寿命の延びた要因は、医療ではない。
我が国の平均寿命は、戦後からぐっと伸びました。
これって、なんとなく医療技術が発達したお陰って思わされているんですけど(私もかつてはそう思ってました)、実は、ほぼそれ以外の要因なんです。
多くの国民にそう思わせることができた、医療業界のマーケティングにはいつも脱帽します。
西洋医療批判をすると、たまにこの疑問点が挙がってきますので、一度ちゃんと説明しておいた方が良いかなと思いました。
では実際は、何が主要な要因だったかというと、
「衛生と栄養」です。
衛生状態が悪いことで昔は、様々な菌がまん延して多くの人が命を落としました。
特に下水道とその処理場の充実は、逆にコレラの爆発的感染などを機にしてどんどん整備されることとなります。
いまだに途上国の平均寿命が低いのは、水回りのインフラが整っていないことが主要な要因の一つです。
そしてもう1つが栄養です。
人類の歴史とは飢えとの闘いの歴史でもあります。
先ほどの衛生とも関係しますが、栄養状態が悪いと、免疫力が下がります。そんなときに菌がまん延すると、太刀打ちできずに命を落とすこととなります。

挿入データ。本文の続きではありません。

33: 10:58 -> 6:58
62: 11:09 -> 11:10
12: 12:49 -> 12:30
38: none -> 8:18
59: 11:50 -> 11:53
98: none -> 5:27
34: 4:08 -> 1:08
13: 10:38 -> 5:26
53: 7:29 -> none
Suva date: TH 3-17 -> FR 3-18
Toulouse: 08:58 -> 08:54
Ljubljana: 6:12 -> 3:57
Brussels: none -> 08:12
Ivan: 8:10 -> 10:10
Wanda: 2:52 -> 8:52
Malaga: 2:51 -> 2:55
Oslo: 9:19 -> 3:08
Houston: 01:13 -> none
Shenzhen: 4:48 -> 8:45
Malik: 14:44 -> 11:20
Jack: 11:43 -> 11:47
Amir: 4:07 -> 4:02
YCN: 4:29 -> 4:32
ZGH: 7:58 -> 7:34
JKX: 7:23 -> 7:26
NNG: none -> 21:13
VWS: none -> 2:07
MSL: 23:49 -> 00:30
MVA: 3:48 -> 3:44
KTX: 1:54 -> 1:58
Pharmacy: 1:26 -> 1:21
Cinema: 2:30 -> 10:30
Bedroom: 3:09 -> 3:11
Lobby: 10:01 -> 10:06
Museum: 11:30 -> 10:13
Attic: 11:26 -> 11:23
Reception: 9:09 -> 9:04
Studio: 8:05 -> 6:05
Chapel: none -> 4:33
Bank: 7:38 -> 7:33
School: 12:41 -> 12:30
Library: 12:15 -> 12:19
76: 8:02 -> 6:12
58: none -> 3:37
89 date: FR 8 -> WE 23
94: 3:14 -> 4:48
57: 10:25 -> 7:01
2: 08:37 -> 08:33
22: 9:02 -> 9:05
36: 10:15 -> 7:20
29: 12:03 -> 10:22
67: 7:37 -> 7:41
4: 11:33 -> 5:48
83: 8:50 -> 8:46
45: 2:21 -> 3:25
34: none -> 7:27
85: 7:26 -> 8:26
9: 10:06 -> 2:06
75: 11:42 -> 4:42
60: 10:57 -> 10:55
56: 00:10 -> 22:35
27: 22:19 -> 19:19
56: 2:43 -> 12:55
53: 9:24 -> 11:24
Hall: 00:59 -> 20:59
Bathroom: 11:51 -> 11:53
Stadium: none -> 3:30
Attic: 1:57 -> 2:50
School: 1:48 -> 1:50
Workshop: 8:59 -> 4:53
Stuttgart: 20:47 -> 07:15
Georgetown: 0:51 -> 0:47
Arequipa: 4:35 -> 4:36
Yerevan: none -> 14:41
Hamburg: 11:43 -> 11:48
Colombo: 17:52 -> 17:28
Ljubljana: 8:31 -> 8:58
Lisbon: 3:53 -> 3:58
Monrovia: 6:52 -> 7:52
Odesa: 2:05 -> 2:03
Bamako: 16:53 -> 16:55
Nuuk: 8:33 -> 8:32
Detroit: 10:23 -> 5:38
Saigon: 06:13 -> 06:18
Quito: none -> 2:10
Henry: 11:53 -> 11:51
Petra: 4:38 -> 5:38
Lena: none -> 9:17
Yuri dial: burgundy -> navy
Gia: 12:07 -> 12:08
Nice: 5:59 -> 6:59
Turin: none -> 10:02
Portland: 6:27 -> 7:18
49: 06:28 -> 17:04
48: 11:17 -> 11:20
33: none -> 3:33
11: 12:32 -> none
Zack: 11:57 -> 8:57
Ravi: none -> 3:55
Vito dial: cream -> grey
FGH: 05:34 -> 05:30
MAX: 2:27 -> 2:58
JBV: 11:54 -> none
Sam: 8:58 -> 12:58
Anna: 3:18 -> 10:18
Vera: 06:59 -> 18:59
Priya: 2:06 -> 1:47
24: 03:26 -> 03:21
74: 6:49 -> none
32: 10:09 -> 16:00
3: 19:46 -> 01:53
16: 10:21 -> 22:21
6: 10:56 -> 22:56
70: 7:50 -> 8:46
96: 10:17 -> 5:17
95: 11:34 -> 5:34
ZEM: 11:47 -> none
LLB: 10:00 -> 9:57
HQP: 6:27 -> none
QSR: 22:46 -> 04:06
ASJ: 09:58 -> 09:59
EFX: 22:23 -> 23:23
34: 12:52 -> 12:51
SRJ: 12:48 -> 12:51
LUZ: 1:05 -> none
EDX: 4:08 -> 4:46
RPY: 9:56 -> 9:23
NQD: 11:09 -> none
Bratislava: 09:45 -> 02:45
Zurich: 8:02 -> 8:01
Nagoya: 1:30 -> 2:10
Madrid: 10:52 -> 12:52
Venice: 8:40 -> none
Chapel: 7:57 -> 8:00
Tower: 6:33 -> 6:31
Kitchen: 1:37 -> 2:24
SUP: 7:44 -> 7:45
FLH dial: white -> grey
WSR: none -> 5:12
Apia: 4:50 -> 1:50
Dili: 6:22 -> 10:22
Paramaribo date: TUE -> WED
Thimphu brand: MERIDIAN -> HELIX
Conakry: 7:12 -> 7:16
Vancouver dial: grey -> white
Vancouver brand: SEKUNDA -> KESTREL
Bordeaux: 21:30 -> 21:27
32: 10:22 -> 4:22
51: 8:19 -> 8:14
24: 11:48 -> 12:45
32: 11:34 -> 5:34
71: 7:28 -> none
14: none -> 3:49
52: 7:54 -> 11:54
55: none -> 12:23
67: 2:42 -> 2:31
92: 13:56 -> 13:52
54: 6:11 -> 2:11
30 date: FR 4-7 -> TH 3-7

明治時代の小説とか読んでいると、若くても感染症で病に伏している人とかよく出てきた印象です。それがいまやあまり聞かなくなりましたね。
菌自体は撲滅できてないものも多いのですが、国民全体の栄養状態が上がったために、菌に対抗できる免疫力を得たということです。
出産時に亡くなる母子が減ったのも、衛生状態の改善の影響が大きい。
昔は、菌が制御できていないところで、出産などをしたために、傷口から感染して、死亡するケースなどがとても多かったのです。
もちろん、医療が衛生を取り入れたことは大きいですし、医療自体がまったく寿命に貢献していないとは言っていません。
ただ、主要因としては、「衛生と栄養の改善」というのが、データが示す事実なのです。